Sonunda “Hieyyt” dememiştir elbette ama o meâlde bir şey. Bir araba söz dayağı yedikten sonra huzurdan çıktık, yolda astsubay arkadaş, “Hiç komutana öyle söylenir mi, ne yaptın vesaire” yollu tazirlerde bulunuyor ama iş işten geçti bir kere.
Hayır, çaylar düzelmedi tabii. Yarım saat içinde 700 kişiye çay vermenin başka yolu yoktu ki! Çayı iri bez torbalara koyup buharlı çay tencerelerinin içine sallandırıyorlardı. Ne çıkarsa bahtına! Ama hep söylerim, yemeklerimiz hakikaten nefisti. Polatlı’dan ayrılırken şu hakkı teslim ettim:
Burada yediğimiz yemeklerin çoğunu evimizde değil yemek, görmemiştik bile!
DÜNYA ASTSUBAYLAR GÜNÜ KUTLU OLSUN
Astsubay sınıfıyla ilk temasım böyle oldu; sonra kışla hayatı içinde –her ne kadar asteğmenler astsubaylara göre üst rütbe sayılsa da bir ağabey-kardeş yakınlığı içinde sayılı günlerimizi geçirdik.
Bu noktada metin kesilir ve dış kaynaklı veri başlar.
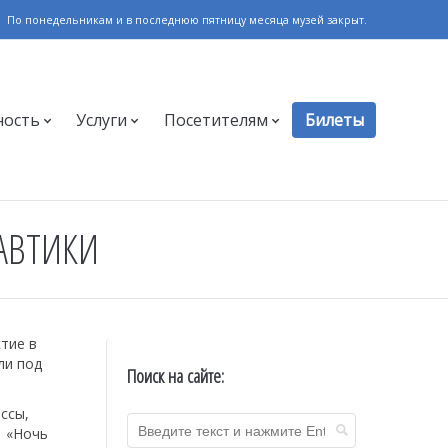
По понедельникам и в последнюю пятницу месяца музей закрыт.
ность
Услуги
Посетителям
Билеты
АВТИКИ
тие в
ли под
Поиск на сайте:
ссы,
в «Ночь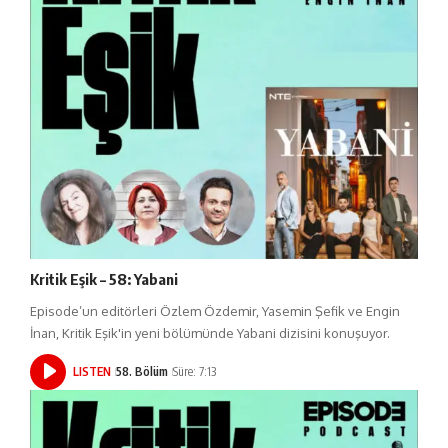
Kritik Eşik – 58: Yabani
Episode’un editörleri Özlem Özdemir, Yasemin Şefik ve Engin
İnan, Kritik Eşik'in yeni bölümünde Yabani dizisini konuşuyor.
LISTEN
58. Bölüm
Süre: 7:13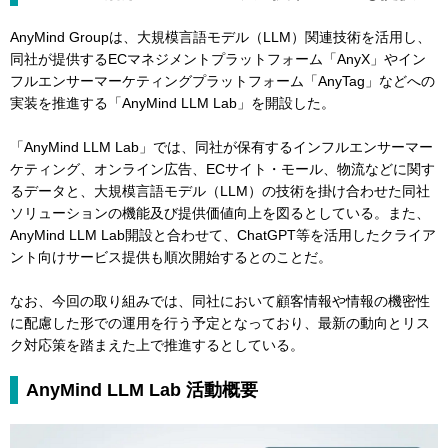
AnyMind Groupは、大規模言語モデル（LLM）関連技術を活用し、
同社が提供するECマネジメントプラットフォーム「AnyX」やイン
フルエンサーマーケティングプラットフォーム「AnyTag」などへの
実装を推進する「AnyMind LLM Lab」を開設した。
「AnyMind LLM Lab」では、同社が保有するインフルエンサーマー
ケティング、オンライン広告、ECサイト・モール、物流などに関す
るデータと、大規模言語モデル（LLM）の技術を掛け合わせた同社
ソリューションの機能及び提供価値向上を図るとしている。また、
AnyMind LLM Lab開設と合わせて、ChatGPT等を活用したクライア
ント向けサービス提供も順次開始するとのことだ。
なお、今回の取り組みでは、同社において顧客情報や情報の機密性
に配慮した形での運用を行う予定となっており、最新の動向とリス
ク対応策を踏まえた上で推進するとしている。
AnyMind LLM Lab 活動概要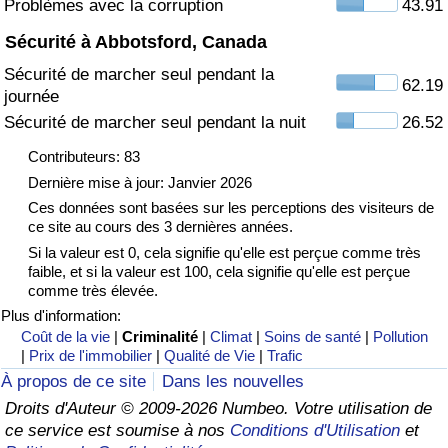
Problèmes avec la corruption
43.91
Sécurité à Abbotsford, Canada
Indice de Trafic
Sécurité de marcher seul pendant la
62.19
journée
Indice de Trafic (Actuel)
Sécurité de marcher seul pendant la nuit
26.52
Indice de Trafic par Pays
Contributeurs: 83
Dernière mise à jour: Janvier 2026
Ces données sont basées sur les perceptions des visiteurs de
ce site au cours des 3 dernières années.
Si la valeur est 0, cela signifie qu'elle est perçue comme très
faible, et si la valeur est 100, cela signifie qu'elle est perçue
comme très élevée.
Plus d'information:
Coût de la vie
|
Criminalité
|
Climat
|
Soins de santé
|
Pollution
|
Prix de l'immobilier
|
Qualité de Vie
|
Trafic
À propos de ce site
Dans les nouvelles
Droits d'Auteur © 2009-2026 Numbeo. Votre utilisation de
ce service est soumise à nos
Conditions d'Utilisation
et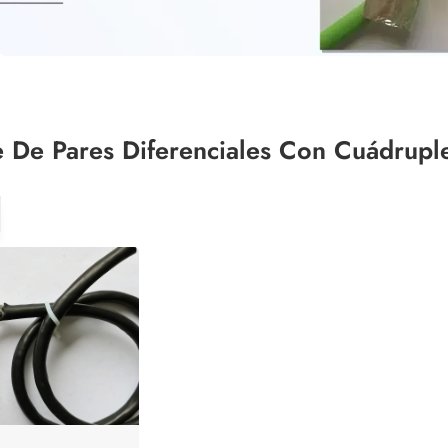
 De Pares Diferenciales Con Cuádruple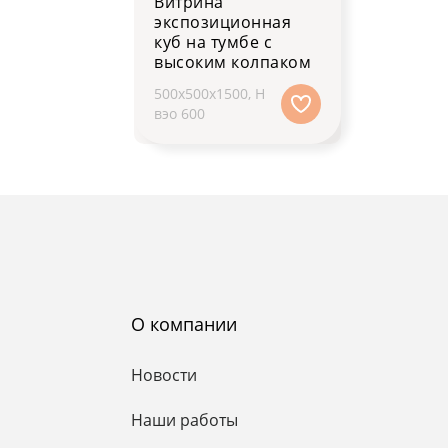
Витрина
экспозиционная
куб на тумбе с
высоким колпаком
500x500x1500, H
вэо 600
О компании
Новости
Наши работы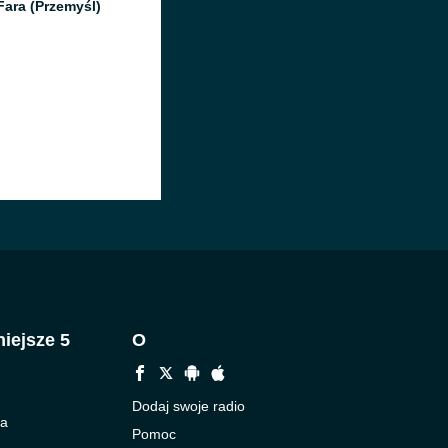
Fara (Przemyśl)
iejsze 5
O
Dodaj swoje radio
ka
Pomoc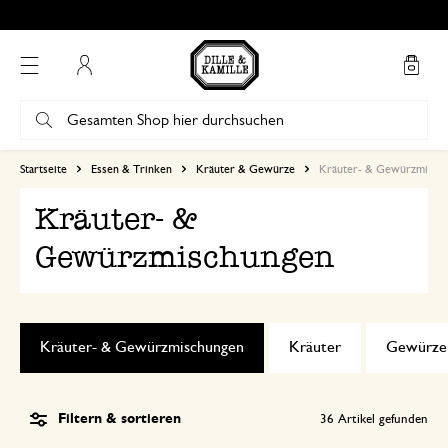
Mein Konto
Startseite
Essen & Trinken
Kräuter & Gewürze
Kräuter- & Gewürzmisch
Kräuter- &
Gewürzmischungen
Kräuter- & Gewürzmischungen
Kräuter
Gewürze
Filtern & sortieren
36
Artikel gefunden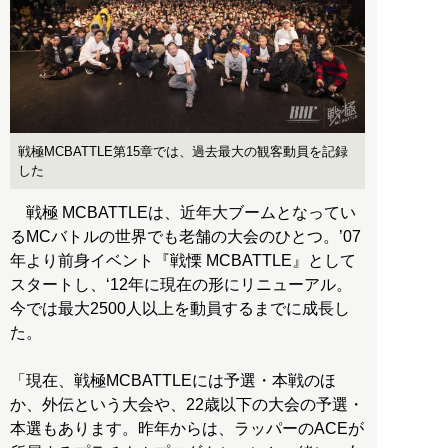
戦極MCBATTLE第15章では、過去最大の観客動員を記録
した
戦極 MCBATTLEは、近年大ブームとなってい
るMCバトルの世界でも老舗の大会のひとつ。’07
年より前身イベント『戦慄 MCBATTLE』として
スタートし、‘12年に現在の形にリニューアル。
今では最大2500人以上を動員するまでに成長し
た。
「現在、戦極MCBATTLEには予選・本戦のほ
か、外伝という大会や、22歳以下の大会の予選・
本選もあります。昨年からは、ラッパーのACEが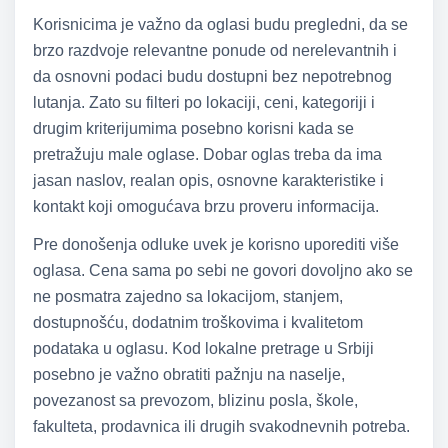
Korisnicima je važno da oglasi budu pregledni, da se
brzo razdvoje relevantne ponude od nerelevantnih i
da osnovni podaci budu dostupni bez nepotrebnog
lutanja. Zato su filteri po lokaciji, ceni, kategoriji i
drugim kriterijumima posebno korisni kada se
pretražuju male oglase. Dobar oglas treba da ima
jasan naslov, realan opis, osnovne karakteristike i
kontakt koji omogućava brzu proveru informacija.
Pre donošenja odluke uvek je korisno uporediti više
oglasa. Cena sama po sebi ne govori dovoljno ako se
ne posmatra zajedno sa lokacijom, stanjem,
dostupnošću, dodatnim troškovima i kvalitetom
podataka u oglasu. Kod lokalne pretrage u Srbiji
posebno je važno obratiti pažnju na naselje,
povezanost sa prevozom, blizinu posla, škole,
fakulteta, prodavnica ili drugih svakodnevnih potreba.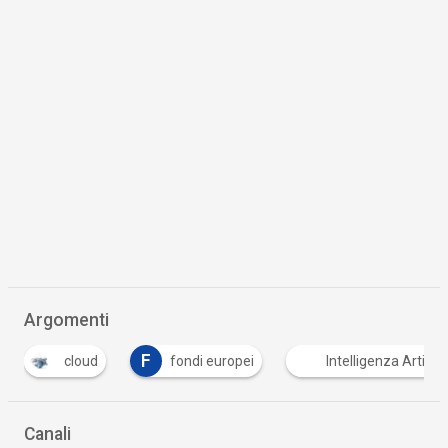
Argomenti
F
fondi europei
Intelligenza Artificiale
Tut
Canali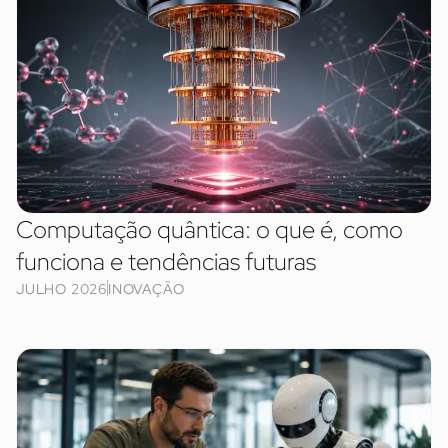
Computação quântica: o que é, como
funciona e tendências futuras
JULHO 2026
INOVAÇÃO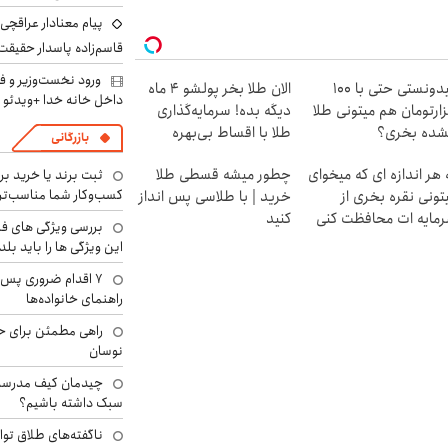
پیام معنادار عراقچی د
قاسم‌زاده پاسدار حقیقت
ورود نخست‌وزیر و ف
میدونستی حتی با ۱۰۰
الان طلا بخر پولشو 4 ماه
داخل خانه خدا +ویدئو
ارتومان هم میتونی طلا
دیگه بده! سرمایه‌گذاری
شده بخری؟
طلا با اقساط بی‌بهره
بازرگانی
 هر اندازه ای که میخوای
چطور میشه قسطی طلا
ثبت برند یا خرید برن
کسب‌وکار شما مناسب‌ت
تونی نقره بخری از
خرید | با طلاسی پس انداز
مایه ات محافظت کنی
کنید
بررسی ویژگی های فن
این ویژگی ها را باید بلد
۷ اقدام ضروری پس 
راهنمای خانواده‌ها
راهی مطمئن برای ح
نوسان
چیدمان کیف مدرسه؛
سبک داشته باشیم؟
ناگفته‌های طلاق توا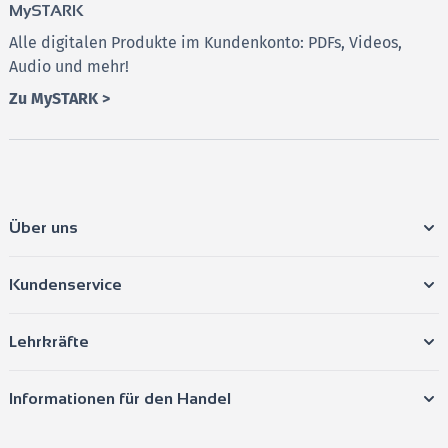
MySTARK
Alle digitalen Produkte im Kundenkonto: PDFs, Videos,
Audio und mehr!
Zu MySTARK >
Über uns
Kundenservice
Lehrkräfte
Informationen für den Handel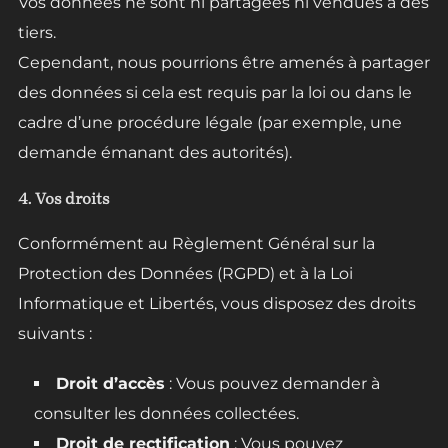
Vos données ne sont ni partagées ni vendues à des
tiers.
Cependant, nous pourrions être amenés à partager
des données si cela est requis par la loi ou dans le
cadre d’une procédure légale (par exemple, une
demande émanant des autorités).
4. Vos droits
Conformément au Règlement Général sur la
Protection des Données (RGPD) et à la Loi
Informatique et Libertés, vous disposez des droits
suivants :
Droit d’accès
: Vous pouvez demander à
consulter les données collectées.
Droit de rectification
: Vous pouvez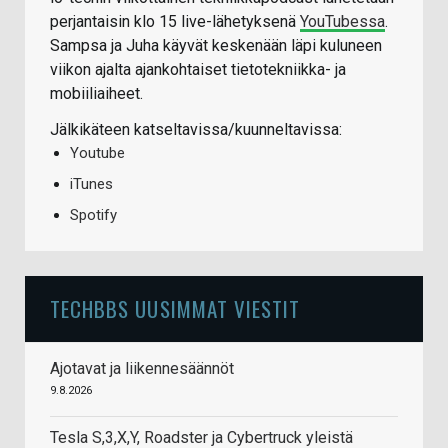
perjantaisin klo 15 live-lähetyksenä
YouTubessa
.
Sampsa ja Juha käyvät keskenään läpi kuluneen
viikon ajalta ajankohtaiset tietotekniikka- ja
mobiiliaiheet.
Jälkikäteen katseltavissa/kuunneltavissa:
Youtube
iTunes
Spotify
TECHBBS UUSIMMAT VIESTIT
Ajotavat ja liikennesäännöt
9.8.2026
Tesla S,3,X,Y, Roadster ja Cybertruck yleistä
Onlar ordunun teknik hizmetlerini üstlenmiş bir sınıftı; buna rağmen muharip sıfatıyla takım komutanlığı da yapıyorlardı. Subaylarla aynı ortamda çalışıyor ama farklı orduevlerinde, farklı lojmanlarda kalıyor, farklı maaş alıyorlardı. Ne zaman lâf açılsa durumlarından şikâyetlenirler, subaylar da bizlere astsubaylarla fazla içli-dişli olmamamızı tembih ederlerdi ama onbeş dakika sonra voleybol sahasında takımlar kurulurken subay-astsubay farkı kalmazdı ortalıkta.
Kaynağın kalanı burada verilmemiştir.